In reference to another thread currently active on this board, I downloaded and installed HDTune and I'm finding that a large portion of my hard drive is labeled as "Damaged" in the Error Scan. The Health tab also notes a "Current Pending Sector" warning, stating that the drive has unstable sectors, and an "Ultra DMA CRC Error Count" warning, stating that there are communication errors possibly caused by a damaged cable. My SATA cables were working fine before, so I don't know what that's about, but I definitely think something is wrong with my HDD. It's a 1TB Western Digital Caviar Black and I haven't even had it for very long; I think I purchased it in early August.
Long story short, what could be causing this problem, how likely is it to be the hard drive when HDTune tells me that 5.6% of the drive is damaged before the scan is even a quarter-way done, and there are "sector errors," and most importantly how do I fix this? If fixing this requires a re-install of Windows, am I going to run into this same problem if I use the same drive after formatting it?

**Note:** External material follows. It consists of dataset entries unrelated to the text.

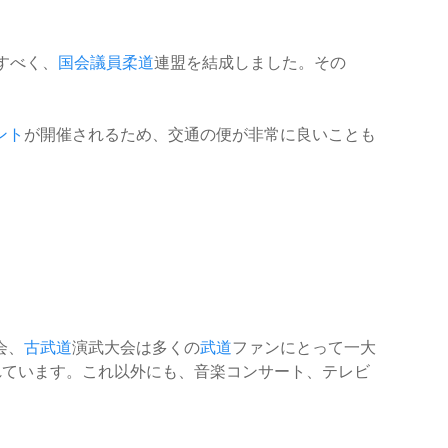
すべく、
国会議員
柔道
連盟を結成しました。その
ント
が開催されるため、交通の便が非常に良いことも
会、
古武道
演武大会は多くの
武道
ファンにとって一大
れています。これ以外にも、音楽コンサート、テレビ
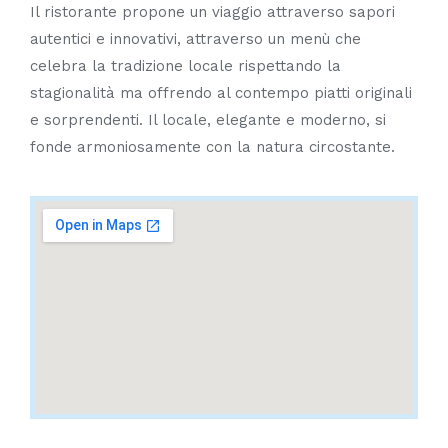
Il ristorante propone un viaggio attraverso sapori
autentici e innovativi, attraverso un menù che
celebra la tradizione locale rispettando la
stagionalità ma offrendo al contempo piatti originali
e sorprendenti. Il locale, elegante e moderno, si
fonde armoniosamente con la natura circostante.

Thanks for any constructive support.
If your drive has errors, it's best to get a new one. You don't wanna roll the dice when it comes to your data.
[QUOTE=MTMod;26257309]If your drive has errors, it's best to get a new one. You don't wanna roll the dice when it comes to your data.[/QUOTE]

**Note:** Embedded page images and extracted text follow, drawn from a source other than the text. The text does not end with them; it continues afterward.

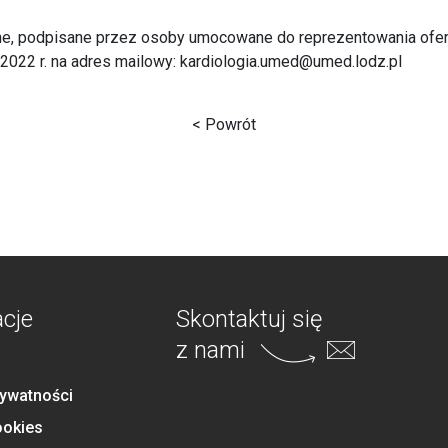
ine, podpisane przez osoby umocowane do reprezentowania ofer
.2022 r. na adres mailowy:
kardiologia.umed@umed.lodz.pl
< Powrót
acje
Skontaktuj się
z nami
rywatności
ookies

So formatting or a new install of Windows won't fix the problem, it'll happen on this drive over and over again?
Nope. Formatting won't fix it.
Even if it did, you REALLY don't wanna use a drive that has any significant signs of wear.
[QUOTE=MTMod;26259093]Nope. Formatting won't fix it.

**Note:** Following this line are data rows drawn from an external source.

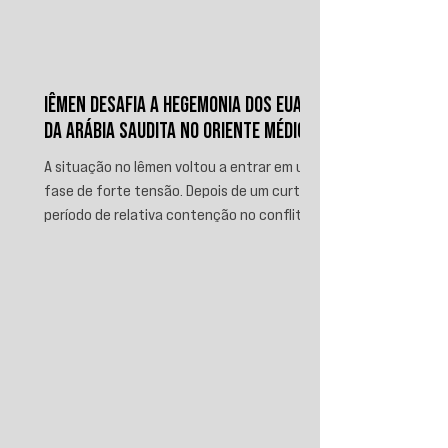
IÊMEN DESAFIA A HEGEMONIA DOS EUA E
DA ARÁBIA SAUDITA NO ORIENTE MÉDIO
A situação no Iêmen voltou a entrar em uma
fase de forte tensão. Depois de um curto
período de relativa contenção no conflito,
novos ataques sauditas contra áreas sob
controle de Ansar Allah, incluindo a ofensiva
contra o aeroporto internacional de Sanaá
em julho, recolocaram o país no centro da
disputa regional. Em resposta, as forças
iemenitas declararam um bloqueio marítimo
contra a Arábia Saudita e passaram a
ameaçar instalações e embarcações
ligadas ao reino. Nos últimos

Even if it did, you REALLY don't wanna use a drive that has any significant signs of wear.[/QUOTE]
Do you figure it's still safe/I still have time to back up data on another drive, and the data won't bring any corruptions along with it?
Also, would this be covered under warranty?
Yes I would think it's safe for a long enough time that you can back up your stuff. Just do it quickly.
And yeah this would be covered under your warranty. It's hardware failure.
Alright, thanks so much for your help!